Mit dem Wechsel in die Bundeshauptstadt machte die Kölnerin die Verteidigungspolitik zu ihrem neuen Fachgebiet.
Ein Jahr für Leverkusen im ParlamentDas hat Serap Güler im Bundestag bewegt
Sie hat sich schnell eingearbeitet und ist auch schon ein wenig eingelebt in Berlin. Dennoch freut sie sich jedes Mal, wenn es mit dem Zug abends wieder heim nach Köln geht. Seit gut einem Jahr ist Serap Güler jetzt CDU-Bundestagsabgeordnete für den Wahlkreis Leverkusen/Köln-Mülheim, ist von der nordrhein-westfälischen Landes- in die Bundespolitik gewechselt und hat bemerkt: „Berlin ist schon anders als Düsseldorf.“
Was weniger am Wechsel von Regierungsarbeit in die Opposition liegt. „Opposition kenn’ ich schon aus NRW.“ Sie habe das weite Pendeln unterschätzt, wobei sie die Reise nach Berlin hin morgens meist mit dem Flugzeug, die Rückfahrt dann mit der Bahn erledigt. Auch drei Wochen Haushaltsberatungen, wie gerade bewältigt, gingen ganz schön an die Substanz.
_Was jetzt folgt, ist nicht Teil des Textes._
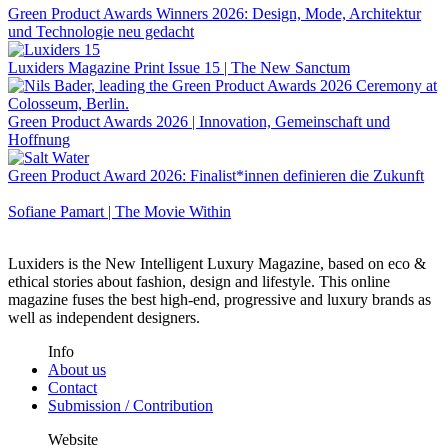
Green Product Awards Winners 2026: Design, Mode, Architektur
und Technologie neu gedacht
Luxiders Magazine Print Issue 15 | The New Sanctum
Green Product Awards 2026 | Innovation, Gemeinschaft und
Hoffnung
Green Product Award 2026: Finalist*innen definieren die Zukunft
Sofiane Pamart | The Movie Within
Luxiders is the New Intelligent Luxury Magazine, based on eco &
ethical stories about fashion, design and lifestyle. This online
magazine fuses the best high-end, progressive and luxury brands as
well as independent designers.
Info
About us
Contact
Submission / Contribution
Website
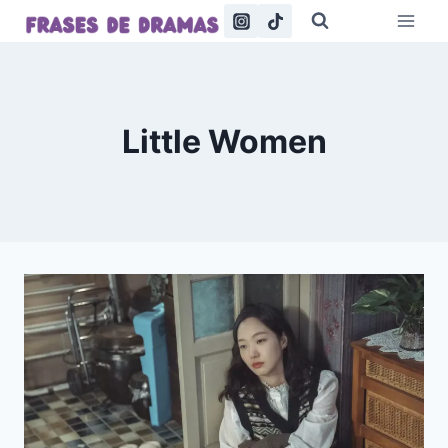
Saltar
al
contenido
Little Women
Zwar hat sie sich eine Wohnung ganz zentral in Berlin-Mitte zugelegt, der Weg zu ihrem Abgeordnetenbüro und dem Reichstagsgebäude ist da zu Fuß machbar, aber abends wieder bei ihrem Ehemann in Köln zu sein – darauf freut sie sich schon Tage vorher. „Zu Hause ist immer am besten.“
Ein Team Berlin, ein Team Köln/Leverkusen
In Berlin unterstützen sie fünf Mitarbeitende bei ihrer Arbeit, im Wahlkreis drei weitere. Mit dem Wechsel in die Bundespolitik hat sie auch ihren Arbeitsschwerpunkt verlagert, nach vielen Jahren Integrationspolitik sind es nun Verteidigung, Sicherheit, Außen- und Entwicklungspolitik, Letzteres mit dem Schwerpunkt Afghanistan, wozu sie dem Gremium angehört, das den Bundeswehreinsatz in dem Land aufarbeitet. Der Themenwechsel sei ihr Wunsch gewesen, unterstreicht sie. Da waren nicht so viele Frauen aus ihrer Fraktion interessiert. Inzwischen kennt sie sich mit Haubitzen, Schützen- und Kampfpanzern aus, kennt die Stärken und vor allem Schwächen der Bundeswehr.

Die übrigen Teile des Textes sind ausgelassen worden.